Prime Minister Yingluck Shinawatra called a snap election on Monday, when 160,000 people besieged her office at Government House. That failed to defuse the protests, although numbers on the street have dwindled since.
Yingluck is caretaker prime minister until the election, which has been set for February 2.
More From This Section
“The government has no legitimacy to run the country. Today, Thailand has no government and no parliament. Today, there is already a political vacuum,” protest leader Suthep Thaugsuban told students, academics and others at a forum at Thammasat University in Bangkok on Saturday.
He wants to use that perceived vacuum to set up a “people’s council” to push through reforms and eradicate the influence of Thaksin Shinawatra, Yingluck's brother and a former prime minister who was ousted by the military in 2006.
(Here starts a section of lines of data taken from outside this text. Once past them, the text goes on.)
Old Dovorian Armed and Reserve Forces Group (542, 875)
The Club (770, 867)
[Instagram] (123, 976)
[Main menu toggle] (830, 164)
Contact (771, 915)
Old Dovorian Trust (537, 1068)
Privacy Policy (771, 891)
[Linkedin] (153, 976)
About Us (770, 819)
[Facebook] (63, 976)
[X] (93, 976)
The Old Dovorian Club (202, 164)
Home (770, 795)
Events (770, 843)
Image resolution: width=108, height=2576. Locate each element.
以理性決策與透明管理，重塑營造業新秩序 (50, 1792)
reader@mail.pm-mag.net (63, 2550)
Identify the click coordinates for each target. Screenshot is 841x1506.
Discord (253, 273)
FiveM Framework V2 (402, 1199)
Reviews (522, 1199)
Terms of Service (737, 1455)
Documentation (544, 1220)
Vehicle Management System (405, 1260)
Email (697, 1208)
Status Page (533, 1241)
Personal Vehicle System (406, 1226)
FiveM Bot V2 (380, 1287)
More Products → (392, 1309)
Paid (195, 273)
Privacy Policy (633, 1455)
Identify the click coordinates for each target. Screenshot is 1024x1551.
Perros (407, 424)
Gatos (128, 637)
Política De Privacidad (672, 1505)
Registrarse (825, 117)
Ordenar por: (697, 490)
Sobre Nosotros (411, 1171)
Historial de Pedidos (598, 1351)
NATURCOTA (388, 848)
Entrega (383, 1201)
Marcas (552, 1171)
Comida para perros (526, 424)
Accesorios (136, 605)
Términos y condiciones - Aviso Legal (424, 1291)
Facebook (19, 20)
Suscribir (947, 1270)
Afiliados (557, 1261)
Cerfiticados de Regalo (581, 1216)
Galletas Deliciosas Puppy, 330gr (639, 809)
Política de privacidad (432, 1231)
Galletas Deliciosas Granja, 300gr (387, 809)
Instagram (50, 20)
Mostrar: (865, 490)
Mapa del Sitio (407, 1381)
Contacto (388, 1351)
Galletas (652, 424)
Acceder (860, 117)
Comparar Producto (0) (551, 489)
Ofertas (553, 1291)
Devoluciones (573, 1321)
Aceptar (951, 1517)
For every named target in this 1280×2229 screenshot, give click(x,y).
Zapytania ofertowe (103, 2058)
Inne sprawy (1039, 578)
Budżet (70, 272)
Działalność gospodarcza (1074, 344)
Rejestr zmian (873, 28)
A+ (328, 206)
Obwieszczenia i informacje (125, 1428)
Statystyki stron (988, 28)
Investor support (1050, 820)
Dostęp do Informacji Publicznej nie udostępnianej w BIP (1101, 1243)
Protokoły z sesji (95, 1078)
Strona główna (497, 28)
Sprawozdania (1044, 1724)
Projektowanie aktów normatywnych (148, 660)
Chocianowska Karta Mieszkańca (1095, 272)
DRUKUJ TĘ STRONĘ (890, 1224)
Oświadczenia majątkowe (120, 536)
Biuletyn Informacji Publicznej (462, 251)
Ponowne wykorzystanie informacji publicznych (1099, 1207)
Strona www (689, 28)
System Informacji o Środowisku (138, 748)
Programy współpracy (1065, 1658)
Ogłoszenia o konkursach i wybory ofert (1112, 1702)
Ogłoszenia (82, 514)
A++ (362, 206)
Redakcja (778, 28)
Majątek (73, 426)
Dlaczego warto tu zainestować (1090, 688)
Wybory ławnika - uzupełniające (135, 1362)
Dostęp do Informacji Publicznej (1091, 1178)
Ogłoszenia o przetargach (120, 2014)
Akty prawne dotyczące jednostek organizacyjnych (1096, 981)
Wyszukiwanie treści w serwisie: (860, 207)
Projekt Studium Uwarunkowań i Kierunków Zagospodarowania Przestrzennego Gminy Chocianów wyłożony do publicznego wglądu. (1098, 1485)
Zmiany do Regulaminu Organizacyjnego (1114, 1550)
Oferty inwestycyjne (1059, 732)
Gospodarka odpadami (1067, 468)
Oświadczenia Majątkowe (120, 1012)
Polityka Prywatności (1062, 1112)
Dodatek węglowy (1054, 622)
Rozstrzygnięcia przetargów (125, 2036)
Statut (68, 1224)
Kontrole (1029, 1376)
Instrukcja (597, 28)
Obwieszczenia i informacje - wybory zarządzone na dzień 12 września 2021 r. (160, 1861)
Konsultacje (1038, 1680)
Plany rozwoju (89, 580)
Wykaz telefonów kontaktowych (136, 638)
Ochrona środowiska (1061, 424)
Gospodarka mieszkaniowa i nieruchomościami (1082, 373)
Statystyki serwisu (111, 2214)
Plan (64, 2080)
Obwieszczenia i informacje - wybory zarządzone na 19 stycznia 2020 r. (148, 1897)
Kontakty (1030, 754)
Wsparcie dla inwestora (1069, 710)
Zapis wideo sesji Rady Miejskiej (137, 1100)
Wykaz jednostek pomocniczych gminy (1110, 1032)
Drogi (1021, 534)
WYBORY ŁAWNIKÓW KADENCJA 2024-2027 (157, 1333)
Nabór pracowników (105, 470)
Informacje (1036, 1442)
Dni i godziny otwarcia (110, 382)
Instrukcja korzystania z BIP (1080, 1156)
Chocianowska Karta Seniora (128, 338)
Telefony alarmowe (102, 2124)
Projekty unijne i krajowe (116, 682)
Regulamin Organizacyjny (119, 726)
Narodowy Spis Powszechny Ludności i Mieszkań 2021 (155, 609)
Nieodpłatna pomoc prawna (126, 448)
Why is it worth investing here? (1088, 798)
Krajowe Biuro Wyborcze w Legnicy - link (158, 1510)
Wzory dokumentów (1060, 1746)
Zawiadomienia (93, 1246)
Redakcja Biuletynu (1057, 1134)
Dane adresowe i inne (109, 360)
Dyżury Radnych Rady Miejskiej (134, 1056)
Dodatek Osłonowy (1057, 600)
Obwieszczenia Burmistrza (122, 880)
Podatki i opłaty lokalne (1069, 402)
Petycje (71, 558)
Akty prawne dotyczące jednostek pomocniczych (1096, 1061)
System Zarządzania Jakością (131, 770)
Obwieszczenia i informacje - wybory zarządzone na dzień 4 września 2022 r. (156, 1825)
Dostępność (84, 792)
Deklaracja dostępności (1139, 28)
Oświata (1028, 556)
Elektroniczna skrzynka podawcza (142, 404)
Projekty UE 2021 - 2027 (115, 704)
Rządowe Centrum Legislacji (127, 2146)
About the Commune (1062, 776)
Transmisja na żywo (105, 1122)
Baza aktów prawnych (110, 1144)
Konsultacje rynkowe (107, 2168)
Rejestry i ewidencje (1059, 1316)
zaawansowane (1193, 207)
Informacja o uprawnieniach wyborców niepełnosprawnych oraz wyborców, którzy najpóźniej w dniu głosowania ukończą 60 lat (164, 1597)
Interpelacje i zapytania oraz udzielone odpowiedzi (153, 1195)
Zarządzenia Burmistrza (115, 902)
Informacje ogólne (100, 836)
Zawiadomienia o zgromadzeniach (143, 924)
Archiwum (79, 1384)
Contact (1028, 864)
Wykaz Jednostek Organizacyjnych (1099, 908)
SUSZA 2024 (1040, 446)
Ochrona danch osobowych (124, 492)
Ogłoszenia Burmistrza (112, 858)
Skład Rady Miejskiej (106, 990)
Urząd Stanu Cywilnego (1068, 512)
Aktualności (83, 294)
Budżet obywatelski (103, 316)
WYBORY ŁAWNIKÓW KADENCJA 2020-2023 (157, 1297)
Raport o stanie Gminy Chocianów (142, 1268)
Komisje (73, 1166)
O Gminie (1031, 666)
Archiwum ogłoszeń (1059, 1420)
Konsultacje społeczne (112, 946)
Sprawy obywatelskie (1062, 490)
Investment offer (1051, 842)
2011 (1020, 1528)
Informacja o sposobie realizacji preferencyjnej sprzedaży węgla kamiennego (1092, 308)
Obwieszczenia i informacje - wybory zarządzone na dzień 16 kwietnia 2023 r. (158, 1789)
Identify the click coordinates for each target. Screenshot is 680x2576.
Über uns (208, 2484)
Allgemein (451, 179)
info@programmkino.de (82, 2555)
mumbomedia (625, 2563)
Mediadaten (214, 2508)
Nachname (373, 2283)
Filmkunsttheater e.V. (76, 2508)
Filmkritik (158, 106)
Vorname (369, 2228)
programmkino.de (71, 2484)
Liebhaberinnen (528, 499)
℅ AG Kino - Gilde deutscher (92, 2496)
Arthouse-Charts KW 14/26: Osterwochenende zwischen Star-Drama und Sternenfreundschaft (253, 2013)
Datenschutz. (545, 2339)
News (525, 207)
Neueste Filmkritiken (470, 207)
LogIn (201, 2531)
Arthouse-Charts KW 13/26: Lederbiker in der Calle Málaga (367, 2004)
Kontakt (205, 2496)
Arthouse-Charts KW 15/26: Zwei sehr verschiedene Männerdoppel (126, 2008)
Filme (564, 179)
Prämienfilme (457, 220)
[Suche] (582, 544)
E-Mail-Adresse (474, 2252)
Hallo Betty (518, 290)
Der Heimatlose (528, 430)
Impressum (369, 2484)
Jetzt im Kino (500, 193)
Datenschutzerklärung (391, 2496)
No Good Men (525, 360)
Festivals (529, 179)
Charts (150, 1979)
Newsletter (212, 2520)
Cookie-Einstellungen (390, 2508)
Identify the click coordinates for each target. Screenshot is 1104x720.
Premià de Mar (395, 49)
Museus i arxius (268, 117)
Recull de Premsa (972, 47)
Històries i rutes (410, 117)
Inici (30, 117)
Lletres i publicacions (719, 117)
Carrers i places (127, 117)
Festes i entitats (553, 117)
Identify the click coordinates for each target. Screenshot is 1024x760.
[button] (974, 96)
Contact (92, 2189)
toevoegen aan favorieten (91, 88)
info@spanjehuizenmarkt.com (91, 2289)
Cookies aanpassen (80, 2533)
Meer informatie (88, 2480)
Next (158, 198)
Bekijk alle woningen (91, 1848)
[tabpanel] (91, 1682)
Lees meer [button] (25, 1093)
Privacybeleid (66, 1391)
The reform programme remains sketchy but its priorities are becoming clearer.
A note circulated late on Friday after protest leaders met the press said an interim government should focus on “laws relating to elections and political parties, to ensure that vote-buying and electoral fraud are prohibited”.
It also promised “forceful laws to eradicate corruption”, decentralisation, the end of “superficial populist policies that enable corruption” and the reform of “certain state agencies such as the police force” so they are more accountable to the public.
Thailand’s eight-year political conflict centres on Thaksin, a former telecommunications tycoon popular among the rural poor because of policies pursued when he was in power and carried on by governments allied to him after he was toppled.
He gained an unassailable mandate that he used to advance the interests of big companies, including his own. Since 2008 he has chosen to live in exile after being sentenced in absentia to jail for abuse of power, a charge he calls politically motivated.
Ranged against him are a royalist establishment that feels threatened by his rise plus, in the past, the military. Some academics see him as a corrupt rights abuser, while the urban middle class resent what they see as their taxes being spent on wasteful populist policies that amount to vote-buying.
They see Yingluck as the puppet of Thaksin, who has been known to address cabinet meetings by Skype.
Military neutral, so far
The army has staged or attempted 18 coups in the past 80 years. So far it has declined to get involved in the present crisis but it has offered to mediate.
Boonyakiat Karavekphan, a political analyst at Ramkamhaeng University in Bangkok, did not expect much from Saturday's meeting with the military chiefs. “It is a public forum, which means that what will be discussed will be just a show,” he said.
"The military is very aware that it can't take sides and can't act as it has done in the past because the international community is watching closely," he added.
Army spokesman Colonel Werachon Sukondhadhpatipak said this week the military was trying to encourage all sides to remain peaceful.
"We try to avoid getting ourselves involved directly or be seen as taking sides," he said.
Asked if the military supported the government, he replied: "At the moment, yes."
The government has accepted the need for reform and will kick off the process with a forum on Sunday, but it insists that change can only legally come after the election.
The prospects of that election taking place may become clearer at the start of next week when the opposition Democrat Party, Thailand's oldest, decides whether to take part.
Democrat lawmakers resigned from parliament on December 8 and joined the street protests.
Suthep, a deputy prime minister in the Democrat-led government until 2011, had resigned earlier to lead the movement, which gained impetus in early November after Yingluck's government tried to push through a political amnesty bill that would have allowed Thaksin to return home a free man.
As deputy premier, Suthep authorised a military crackdown to end weeks of anti-government protests by Thaksin supporters in central Bangkok in 2010. Scores of protesters died.